Instability of the Kerr Cauchy horizon under linearised gravitational perturbations
Jan Sbierski
TL;DR
The paper establishes a rigorous linear blue-shift instability at Kerr’s Cauchy horizon for gravitational perturbations by proving that a Teukolsky s=+2 field, under horizon decay bounds with p0≥2, generically blows up at the CH when analyzed in a regular frame. The authors implement a low-frequency analysis via Teukolsky separation, analyze the ω=0 Heun equation, and relate horizon data to interior behavior through transmission coefficients, with m≠0 treated by explicit hypergeometric limits and m=0 handled via Teukolsky–Starobinsky conservation.
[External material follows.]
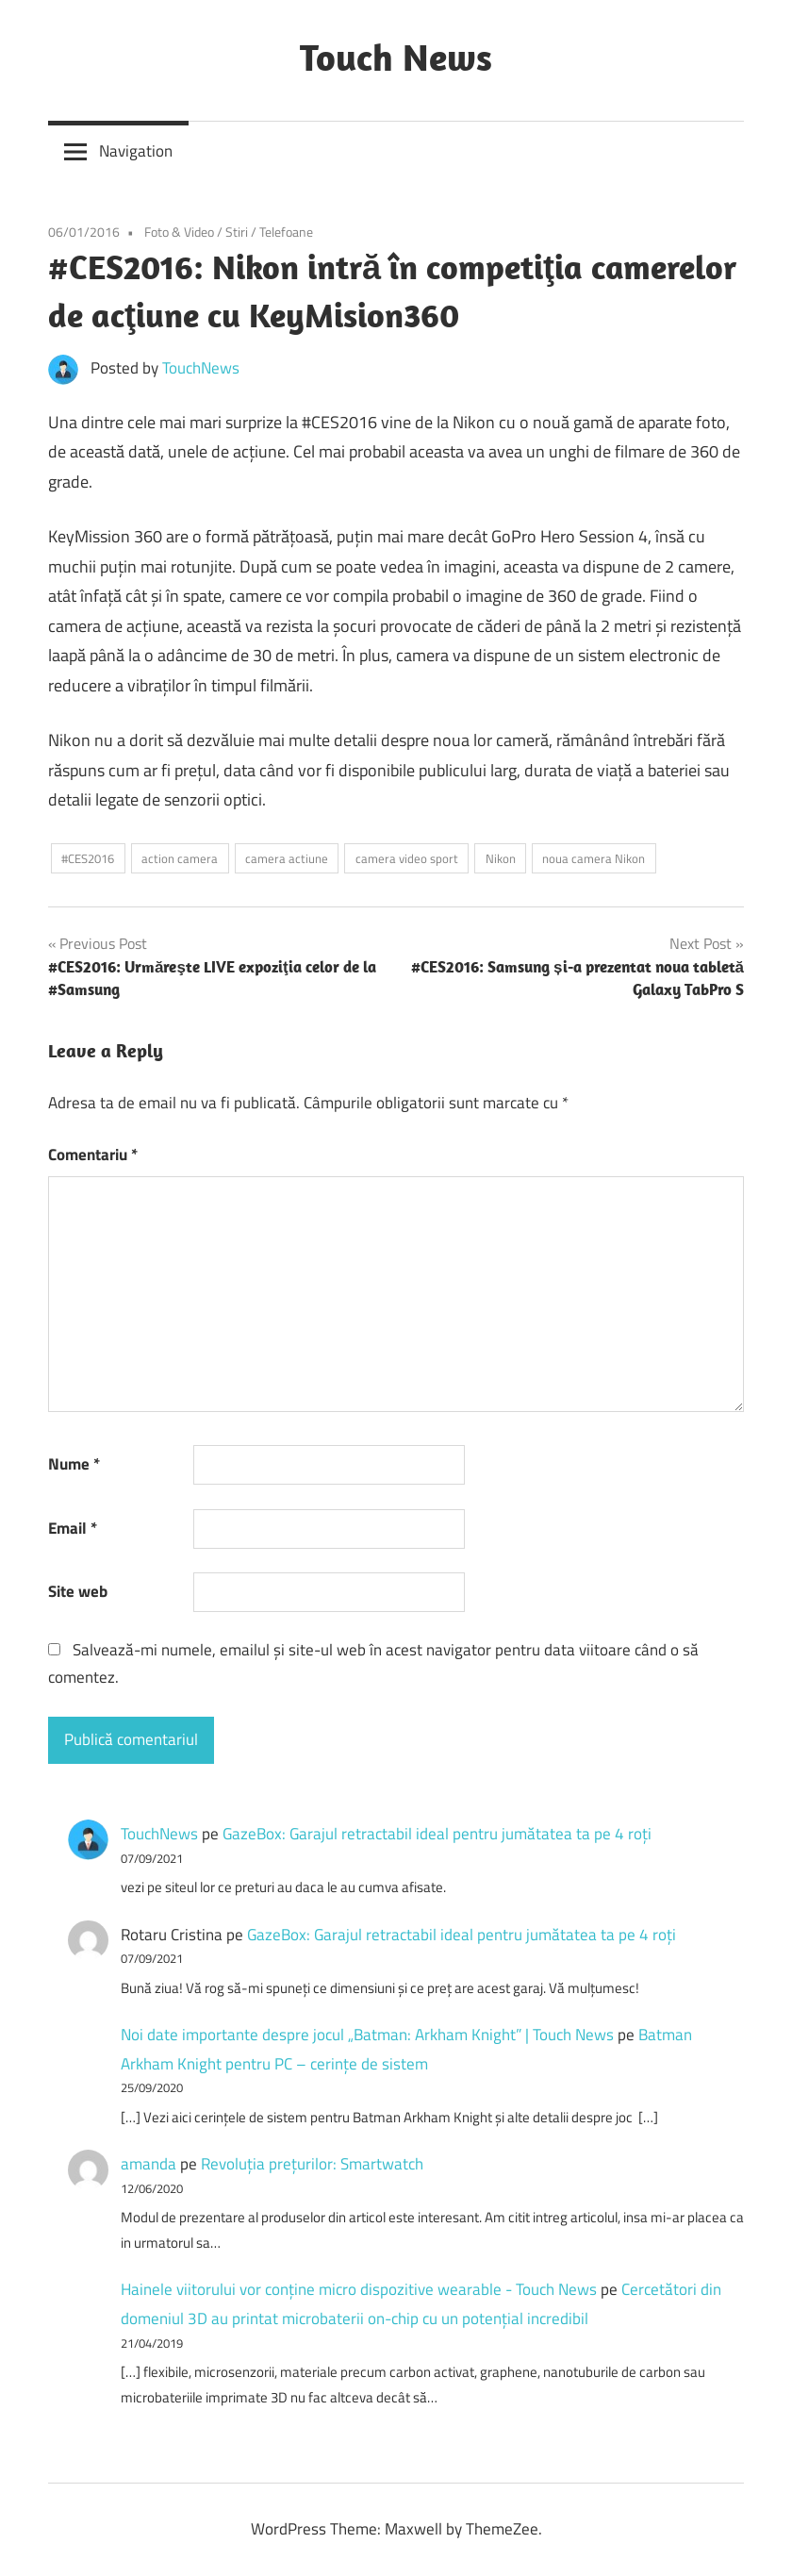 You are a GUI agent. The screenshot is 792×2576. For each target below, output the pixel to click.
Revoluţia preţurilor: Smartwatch (312, 2164)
This work provides the first precise, quantitative criterion linking event-horizon decay to interior singularity formation for Kerr perturbations, supporting the strong cosmic censorship program by indicating a weak null singularity at CH and guiding prospects for nonlinear stability/instability results. The results are shown to hold generically for slowly rotating Kerr with compact data (Ma–Zhang), and they lay a foundation for extending the analysis toward nonlinear Einstein dynamics and broader parameter ranges, thereby contributing a key linear milestone toward inextendibility and deterministic breakdown in rotating black hole interiors.
Abstract
This paper establishes a mathematical proof of the blue-shift instability at the sub-extremal Kerr Cauchy horizon for the linearised vacuum Einstein equations. More precisely, we exhibit conditions on the $s=+2$ Teukolsky field, consisting of suitable integrated upper and lower bounds on the decay along the event horizon, that ensure that the Teukolsky field, with respect to a frame that is regular at the Cauchy horizon, becomes singular. The conditions are in particular satisfied by solutions of the Teukolsky equation arising from generic and compactly supported initial data by the recent work [51] of Ma and Zhang for slowly rotating Kerr.